Monitoring Recommendations
- Enable verbose access logging on the Budibase public API and forward logs to a centralized SIEM for correlation.
- Track Redis cache hit and invalidation metrics for the user permission keyspace to identify abnormal TTL expiry patterns.
- Monitor for usage of POST /api/public/v1/roles/unassign and flag the assigned user for elevated review during the cache TTL window.
How to Mitigate CVE-2026-46424
Immediate Actions Required
- Upgrade Budibase to version 3.38.2 or later, which fixes the cache invalidation logic on role unassignment.
- After any role revocation performed via the public API on a vulnerable version, manually flush the affected user's Redis cache entry or restart the Redis cache to force re-resolution from CouchDB.
- Revoke and rotate API keys and active sessions belonging to users whose roles have been downgraded.
Patch Information
The vulnerability is fixed in Budibase 3.38.2. Release notes and the patched build are available in the Budibase 3.38.2 GitHub Release.

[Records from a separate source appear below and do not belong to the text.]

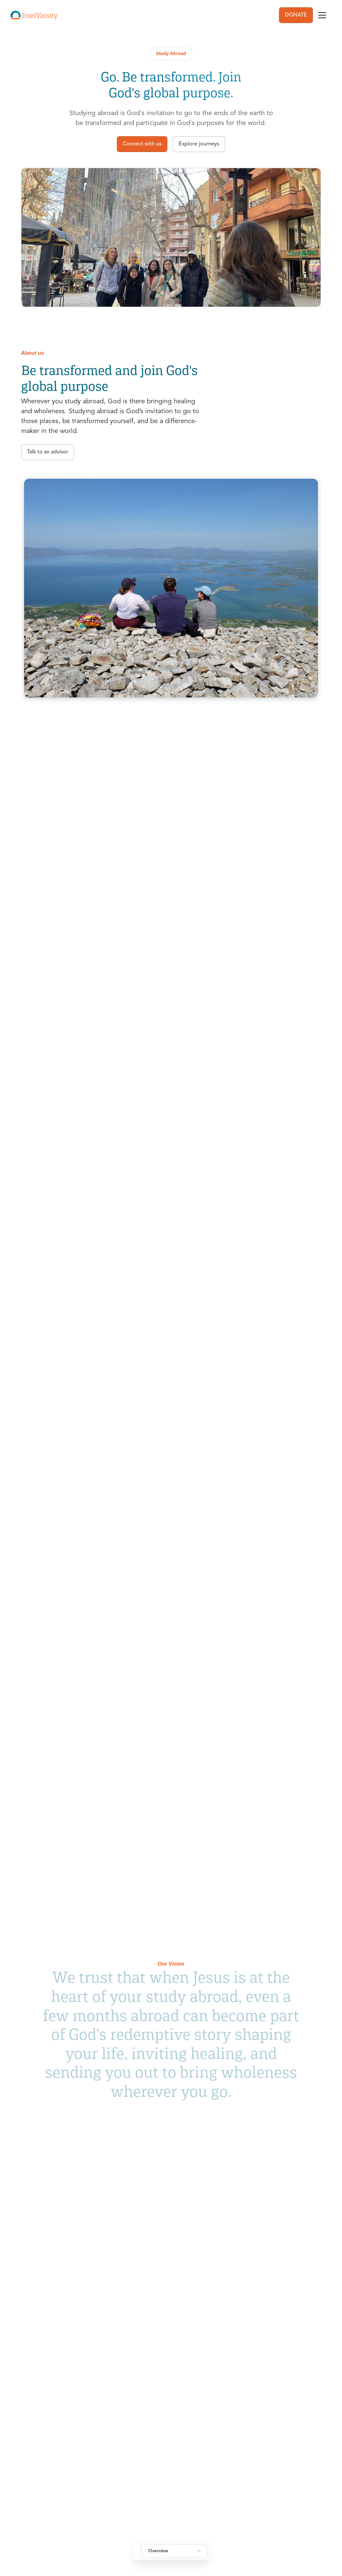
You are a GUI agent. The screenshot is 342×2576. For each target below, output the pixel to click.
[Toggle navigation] (322, 15)
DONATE (296, 15)
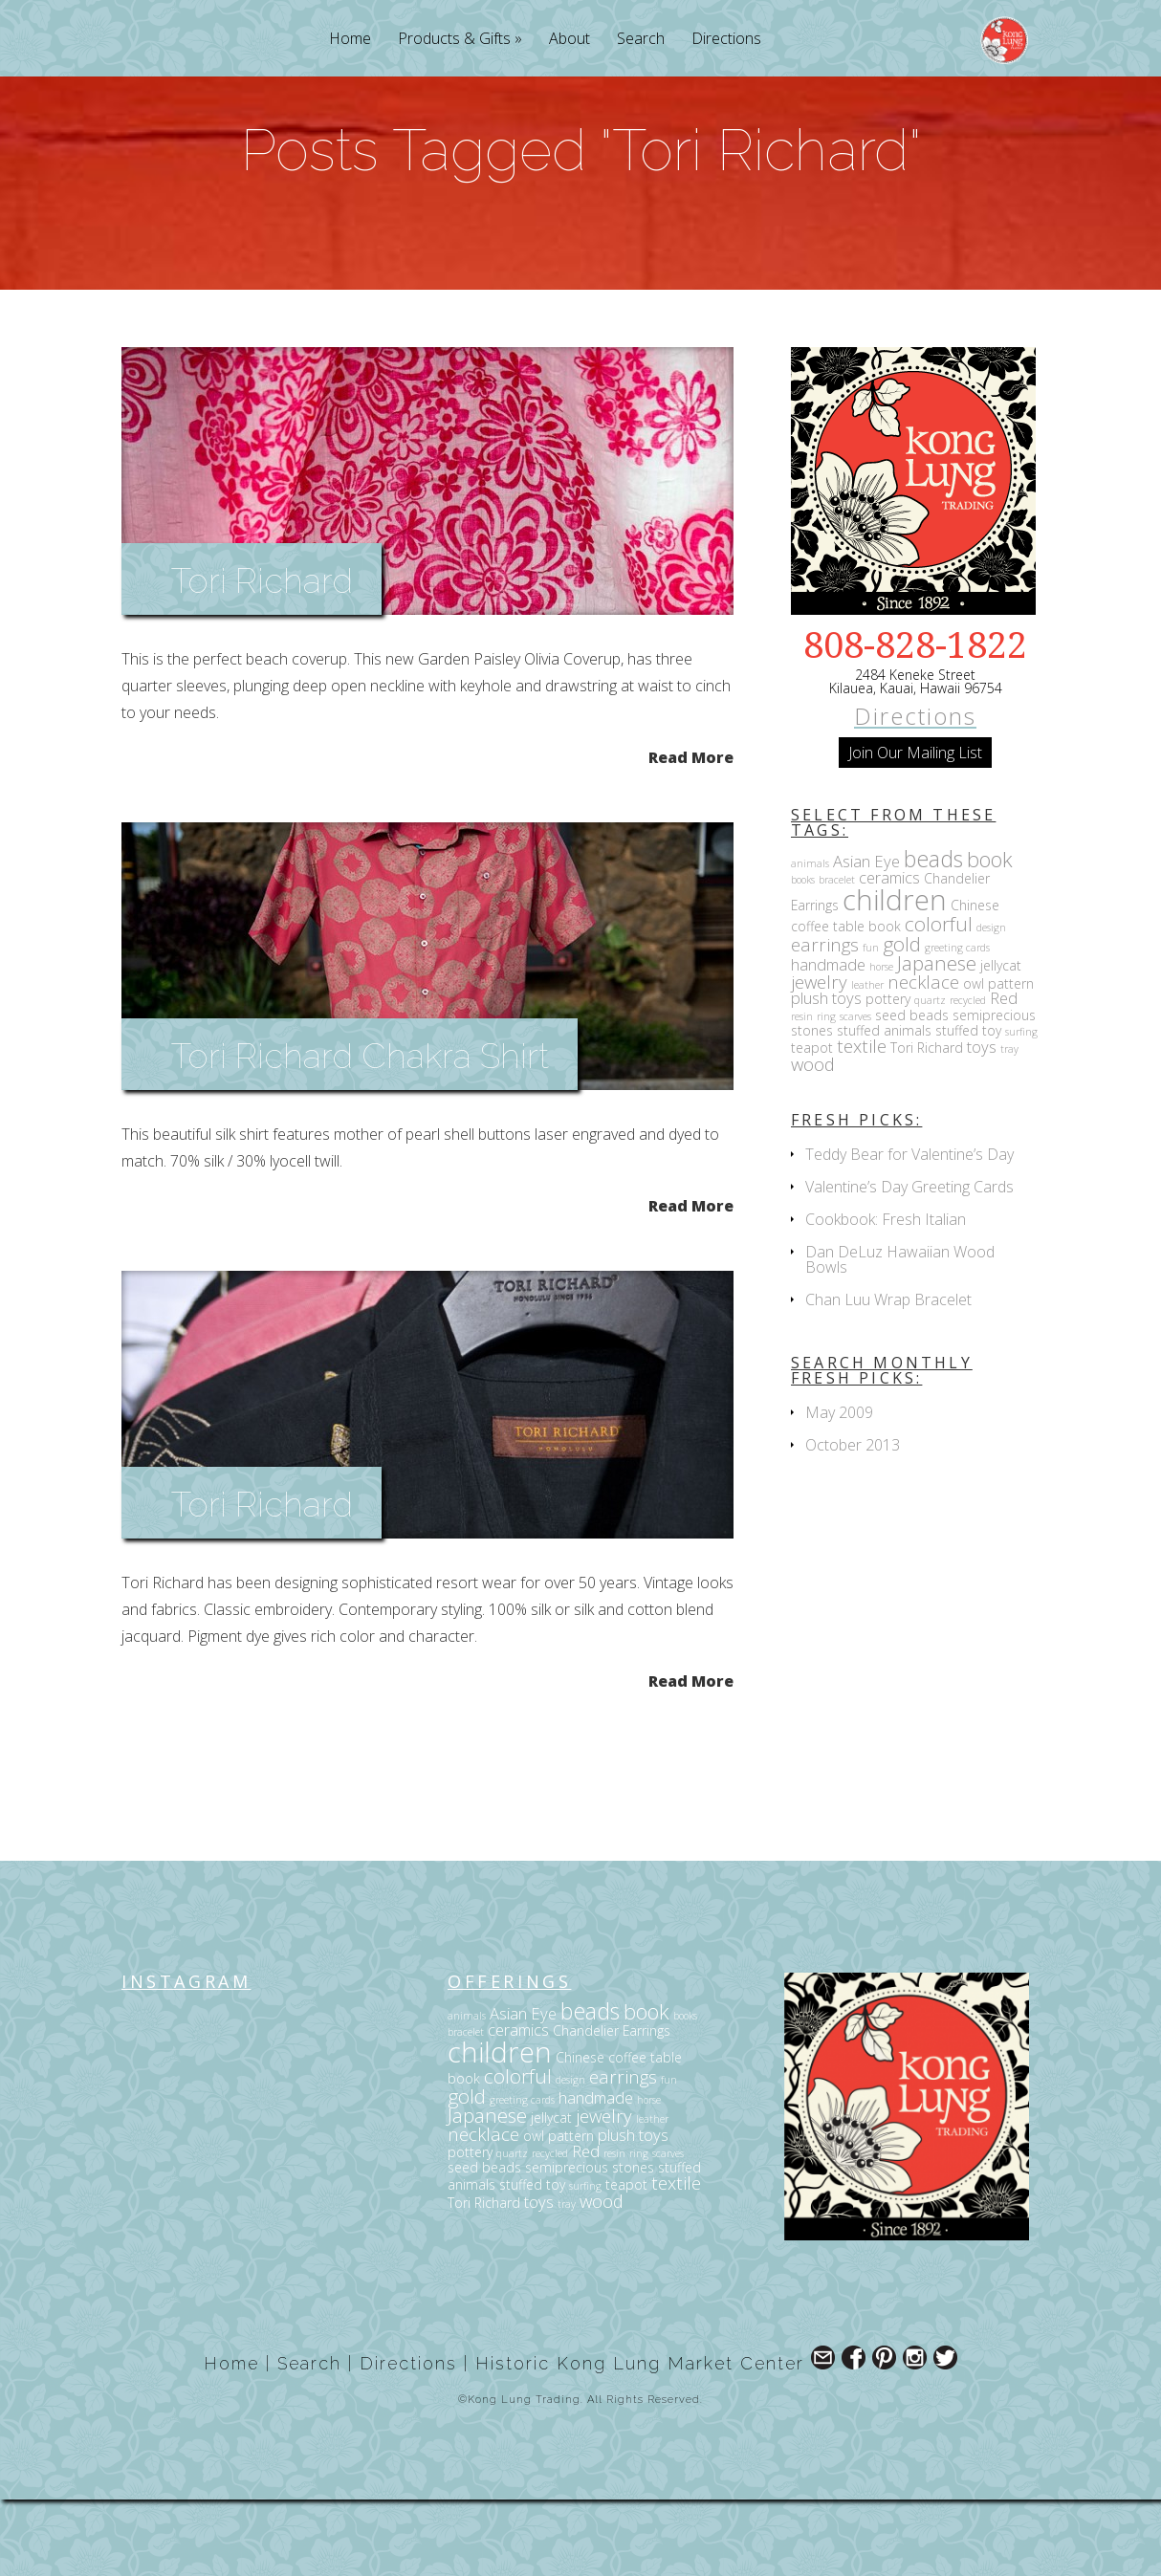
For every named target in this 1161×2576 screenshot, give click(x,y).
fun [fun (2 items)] (871, 1024)
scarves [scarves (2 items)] (855, 1093)
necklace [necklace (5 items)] (923, 1058)
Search (641, 40)
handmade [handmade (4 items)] (828, 1041)
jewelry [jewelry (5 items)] (819, 1058)
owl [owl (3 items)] (973, 1060)
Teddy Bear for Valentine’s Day (909, 1230)
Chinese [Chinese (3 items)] (975, 981)
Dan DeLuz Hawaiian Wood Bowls (900, 1336)
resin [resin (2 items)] (802, 1093)
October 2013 (852, 1521)
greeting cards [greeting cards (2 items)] (957, 1024)
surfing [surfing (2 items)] (1021, 1108)
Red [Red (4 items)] (1004, 1074)
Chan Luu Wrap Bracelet (888, 1375)
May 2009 (839, 1488)
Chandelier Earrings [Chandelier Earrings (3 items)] (611, 2107)
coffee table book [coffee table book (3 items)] (846, 1002)
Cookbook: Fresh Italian (885, 1295)
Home (350, 40)
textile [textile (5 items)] (862, 1122)
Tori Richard (262, 657)
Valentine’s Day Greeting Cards (909, 1263)
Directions (726, 40)
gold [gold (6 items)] (902, 1020)
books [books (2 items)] (803, 956)
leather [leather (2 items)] (867, 1061)
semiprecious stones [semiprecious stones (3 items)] (589, 2244)
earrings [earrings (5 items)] (825, 1021)
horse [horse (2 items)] (881, 1043)
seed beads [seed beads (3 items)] (912, 1091)
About (569, 40)
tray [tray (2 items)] (1009, 1125)
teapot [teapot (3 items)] (812, 1124)
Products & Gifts (454, 40)
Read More (691, 832)
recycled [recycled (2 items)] (968, 1076)
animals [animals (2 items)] (810, 940)
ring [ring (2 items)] (826, 1093)
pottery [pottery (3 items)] (887, 1075)
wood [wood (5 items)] (813, 1140)
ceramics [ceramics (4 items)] (889, 954)
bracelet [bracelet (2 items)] (837, 956)
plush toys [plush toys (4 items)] (826, 1074)
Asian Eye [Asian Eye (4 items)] (866, 938)
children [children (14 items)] (895, 976)
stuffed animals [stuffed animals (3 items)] (884, 1107)
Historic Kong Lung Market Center (639, 2440)
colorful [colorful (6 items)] (939, 1000)
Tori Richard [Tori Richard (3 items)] (926, 1124)
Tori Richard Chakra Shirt (360, 1132)
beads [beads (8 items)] (933, 935)
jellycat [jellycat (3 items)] (1000, 1042)
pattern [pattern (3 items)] (1011, 1060)
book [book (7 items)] (990, 936)
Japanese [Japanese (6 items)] (936, 1039)
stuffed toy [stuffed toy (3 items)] (968, 1107)
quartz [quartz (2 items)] (930, 1076)
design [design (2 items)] (991, 1004)
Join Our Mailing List (915, 829)
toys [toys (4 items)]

Vendor remediation details are documented in the GitHub Security Advisory GHSA-6vp2-6r7m-2jvx.
Workarounds
- Avoid using the public API role unassignment endpoint on vulnerable versions; perform role changes through administrative interfaces that correctly invalidate the cache.
- Reduce the Redis user cache TTL to shorten the stale-permission window until the patch is applied.
- Manually delete the affected user's Redis cache key immediately after each role unassignment to force a fresh CouchDB lookup on the next request.
# Example: manually invalidate a Budibase user cache entry in Redis after role unassignment
# Replace <user_id> with the affected user's global identifier
redis-cli DEL "user:<user_id>"
Disclaimer: This content was generated using AI. While we strive for accuracy, please verify critical information with official sources.